Velebit
"Obrovazzo is only a village of five or six hundred inhabitants, but it promises to have an important future, for here begins the mountain road over the Velebit mountains into Croatia, and all the wine brought by ship from the islands is carried that way, while the wood from the forests inland is brought to Obrovazzo for shipment. There is something strangely alluring about that road winding up into the wilderness. It was finished in 1832, but few are the travellers who have passed over it. For tourists the Velebit is still a terra incognita, and likely to remain so on account of the lack of hotel accomodation everywhere in Dalmatia, outside the towns; but the courtesy of the officials makes it comparatively easy to find private lodgings, which indeed the podesta of Obrovazzo offered to secure for us had we wished to sleep there (p. 52).
In spite of the southern latitude, the cold in the Velebit is intense during the winter.
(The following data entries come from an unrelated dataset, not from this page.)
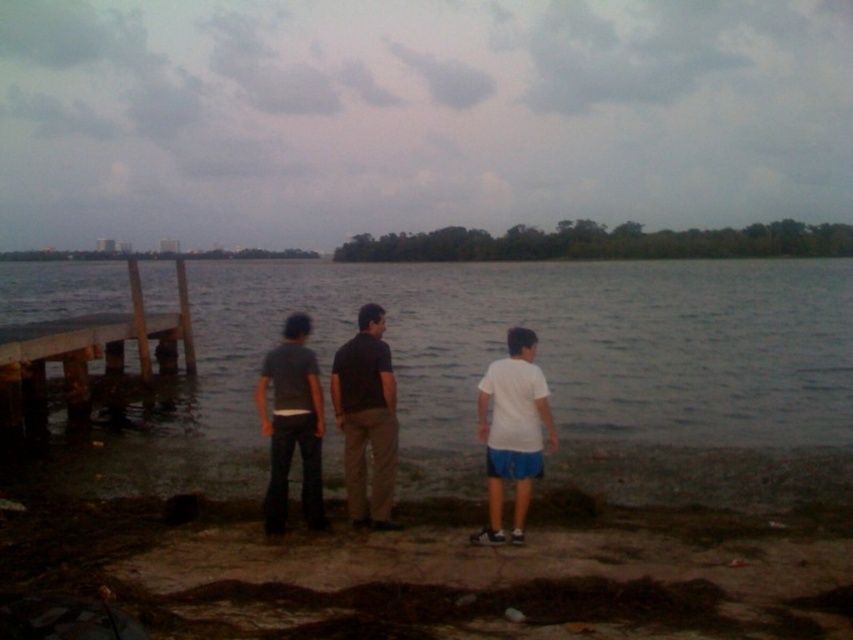 You are standing at the point with coordinates (428, 572) on the lakeside. What material are you standing on?

You are standing on brown dirt at lower center.

You are standing on the shore and want to reach the brown wooden dock at left. According to the coordinates provided, in which direction should you head from your current position?

The brown wooden dock at left is located at coordinates point (88, 349), so you should head towards the left side of the scene to reach it. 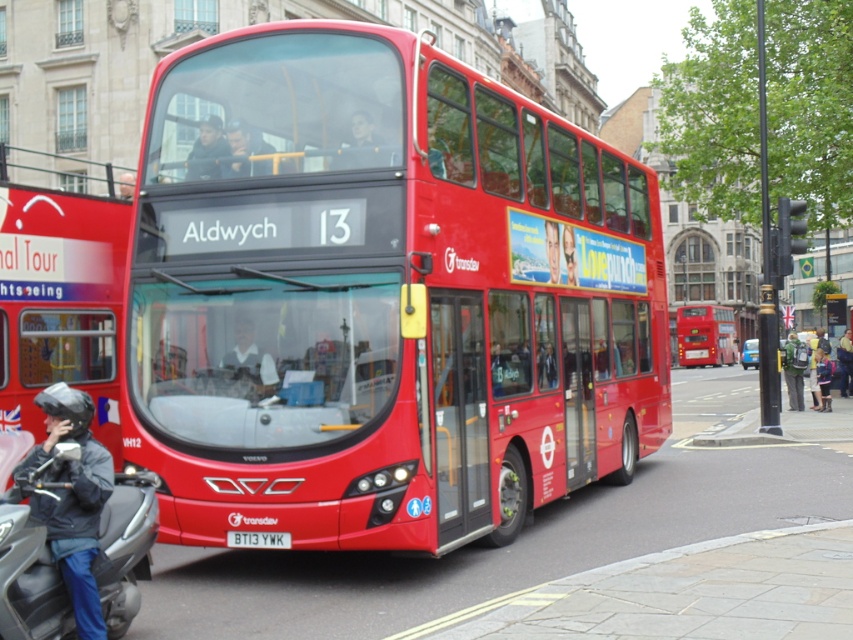 You are a tourist in London and see two red buses in the scene. The shiny red bus at center and the matte red bus at left. Which one is closer to you?

The shiny red bus at center is smaller than the matte red bus at left, so it is closer to you.

You are a photographer standing 20 feet away from the shiny red bus at center. You want to take a photo of it but realize your camera has a maximum focus range of 20 feet. Will you be able to capture the bus clearly?

The shiny red bus at center is 22.23 feet away from the camera, which exceeds the camera maximum focus range of 20 feet. Therefore, you won t be able to capture the bus clearly.

You are a delivery rider who needs to pick up a black leather helmet at lower left. The GPS shows your current position is at point (73, 499). Can you confirm if you are already at the correct location?

Yes, the point (73, 499) corresponds to the black leather helmet at lower left, so you are already at the correct location. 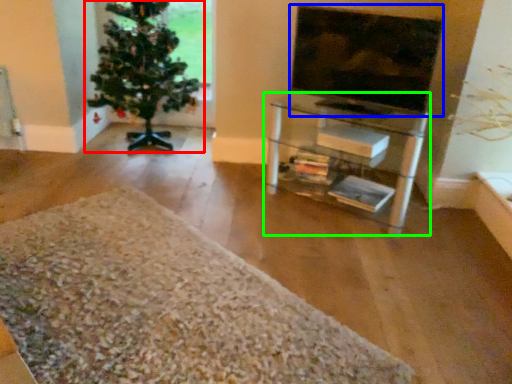 Question: Considering the real-world distances, which object is farthest from houseplant (highlighted by a red box)? television (highlighted by a blue box) or shelf (highlighted by a green box)?

Choices:
 (A) television
 (B) shelf

Answer: (A) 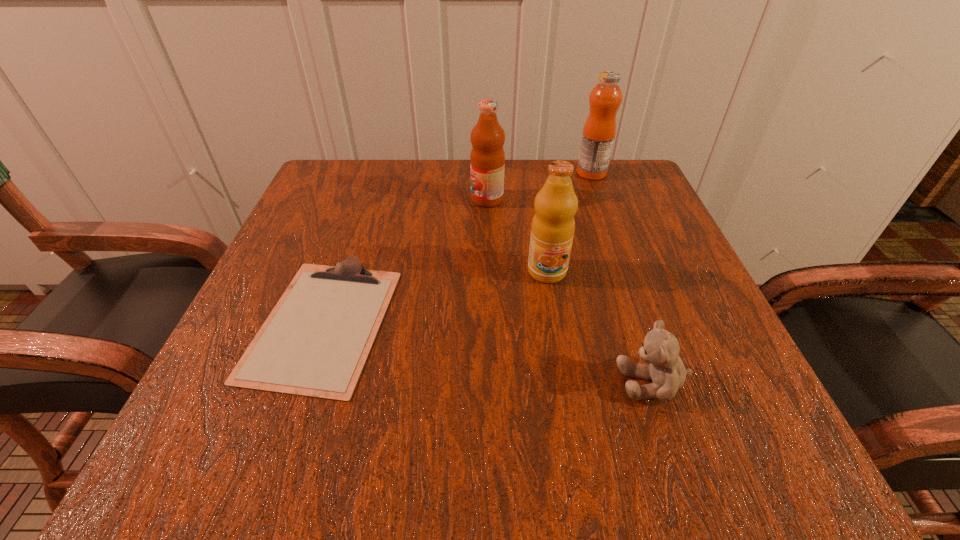 This screenshot has width=960, height=540. In order to click on vacant area between the fourth tallest object and the second fruit juice from left to right in this screenshot , I will do `click(600, 327)`.

Locate an element on the screen. The height and width of the screenshot is (540, 960). free point between the teddy bear and the farthest fruit juice is located at coordinates (622, 278).

Find the location of a particular element. This screenshot has height=540, width=960. free space that is in between the leftmost fruit juice and the leftmost object is located at coordinates (405, 261).

Identify the location of vacant point located between the fourth nearest object and the teddy bear. (570, 291).

Identify the location of vacant area that lies between the third object from right to left and the fourth object from right to left. (517, 235).

Image resolution: width=960 pixels, height=540 pixels. Identify the location of the closest object to the teddy bear. (553, 225).

Locate which object ranks fourth in proximity to the fourth tallest object. Please provide its 2D coordinates. Your answer should be formatted as a tuple, i.e. [(x, y)], where the tuple contains the x and y coordinates of a point satisfying the conditions above.

[(599, 130)]

The image size is (960, 540). I want to click on fruit juice object that ranks as the second closest to the farthest object, so click(x=553, y=225).

Locate which fruit juice ranks second in proximity to the farthest object. Please provide its 2D coordinates. Your answer should be formatted as a tuple, i.e. [(x, y)], where the tuple contains the x and y coordinates of a point satisfying the conditions above.

[(553, 225)] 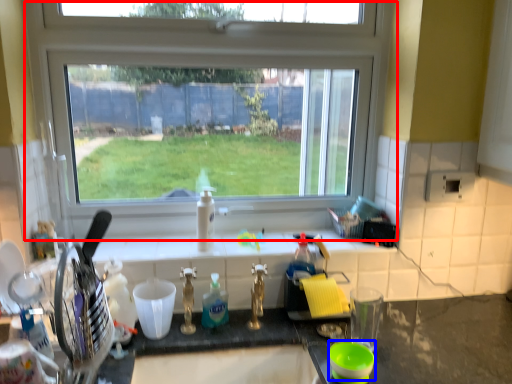 Question: Which object is closer to the camera taking this photo, window (highlighted by a red box) or basin (highlighted by a blue box)?

Choices:
 (A) window
 (B) basin

Answer: (B) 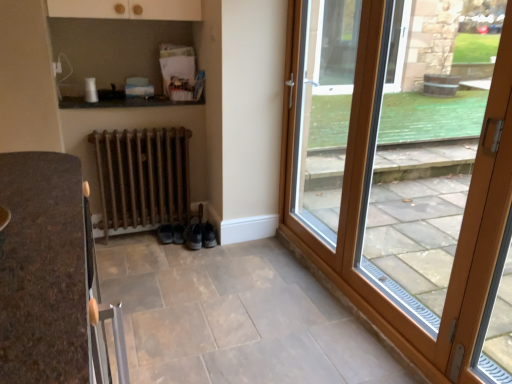 Question: Is wooden door at right, which ranks as the second door in left-to-right order, spatially inside rusty metal radiator at lower center, or outside of it?

Choices:
 (A) outside
 (B) inside

Answer: (A)

Question: Is point (459, 360) positioned closer to the camera than point (161, 162)?

Choices:
 (A) closer
 (B) farther

Answer: (A)

Question: Which is nearer to the wooden door at right, which ranks as the second door in left-to-right order?

Choices:
 (A) leather black shoe at lower center, marked as the first shoe in a right-to-left arrangement
 (B) rusty metal radiator at lower center
 (C) black suede shoe at lower center, the 1th shoe when ordered from left to right
 (D) wooden glass door at right, the first door positioned from the left

Answer: (D)

Question: Considering the real-world distances, which object is farthest from the black suede shoe at lower center, the 1th shoe when ordered from left to right?

Choices:
 (A) wooden door at right, which is the 1th door from right to left
 (B) wooden glass door at right, the 2th door in the right-to-left sequence
 (C) leather black shoe at lower center, which is the 2th shoe in left-to-right order
 (D) rusty metal radiator at lower center

Answer: (A) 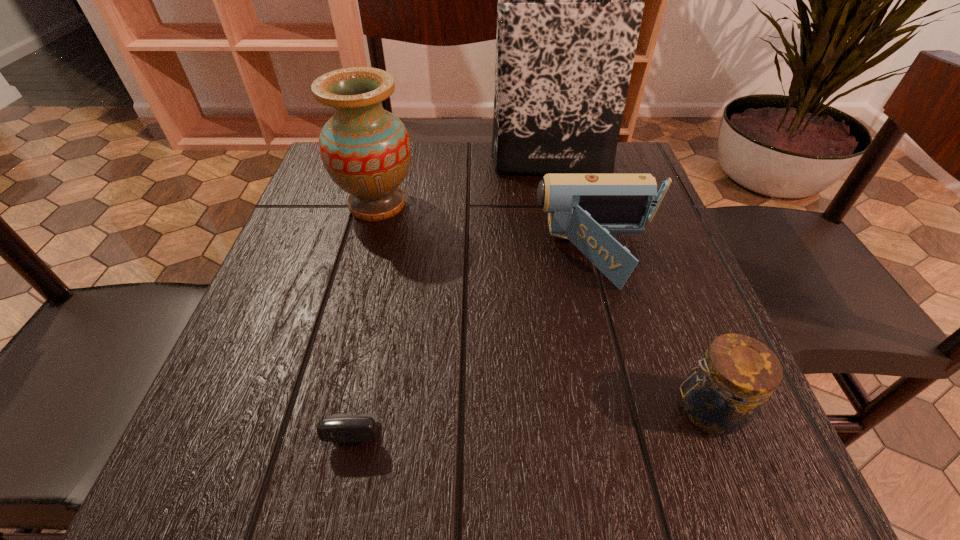 Where is `free space between the jar and the shopping bag`? The height and width of the screenshot is (540, 960). free space between the jar and the shopping bag is located at coordinates (628, 286).

The image size is (960, 540). I want to click on free space between the jar and the vase, so click(x=542, y=306).

Select which object appears as the second closest to the camcorder. Please provide its 2D coordinates. Your answer should be formatted as a tuple, i.e. [(x, y)], where the tuple contains the x and y coordinates of a point satisfying the conditions above.

[(569, 11)]

At what (x,y) coordinates should I click in order to perform the action: click on object that can be found as the fourth closest to the shopping bag. Please return your answer as a coordinate pair (x, y). This screenshot has height=540, width=960. Looking at the image, I should click on (725, 390). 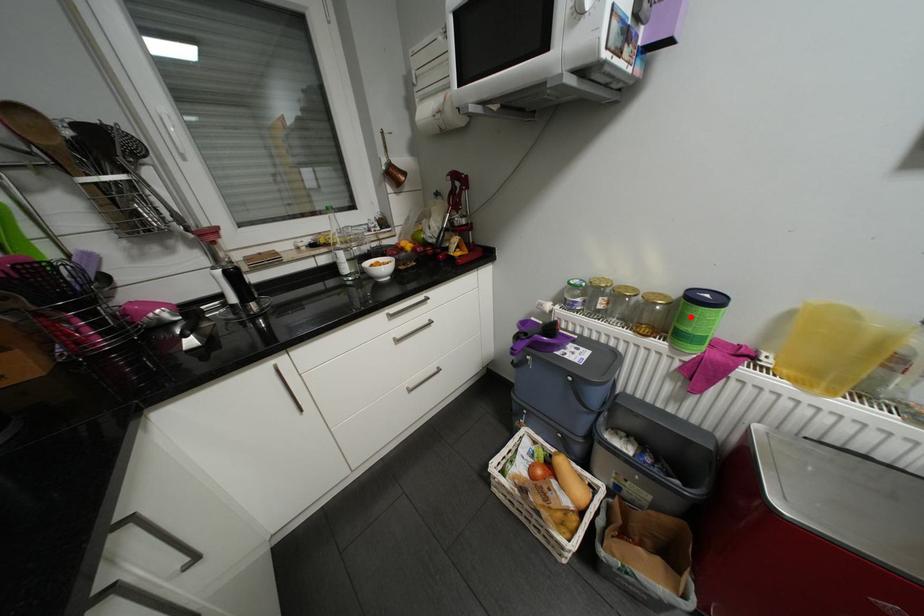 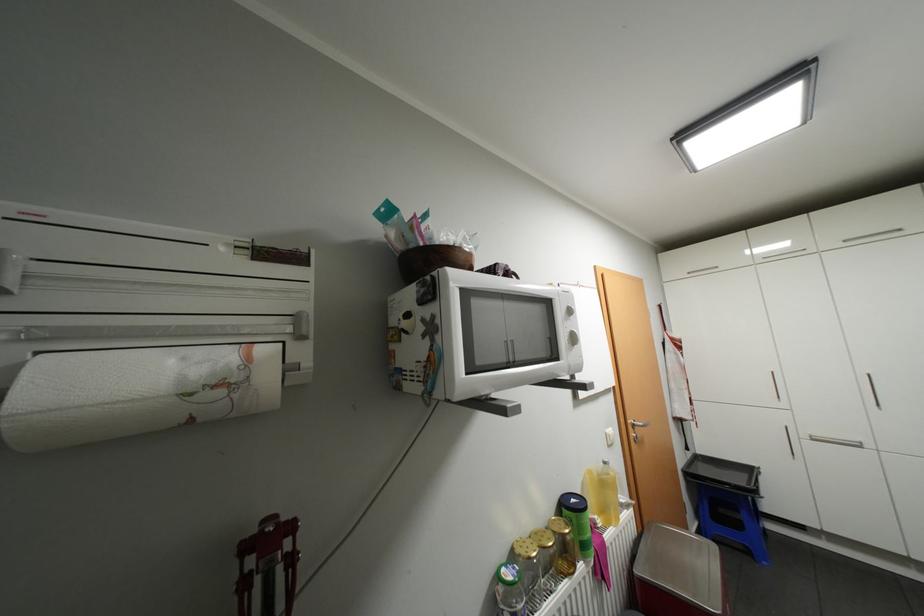 Question: I am providing you with two images of the same scene from different viewpoints. A red point is shown in image1. For the corresponding object point in image2, is it positioned nearer or farther from the camera?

At an elevation of about two thousand feet the subtropical vegetation of the shores of the Adriatic is exchanged for that of more Northern climes; wild thyme scents the air, and such old friends as the wild rose of our English hedgerows and the orchis of our meadows grow round about Podprag, which is two thousand five hundred feet above sea-level. From here the road winds up another seven hundred feet to its highest point, which is at the same time the frontier of Croatia. The people of this mountain region are hardy primitive folk, inured from childhood to support life on most frugral diet and go scantily clad in all weathers. The boys learn to be herdsmen as soon as they reach their teens, and they also marry at a very early age (p. 53)".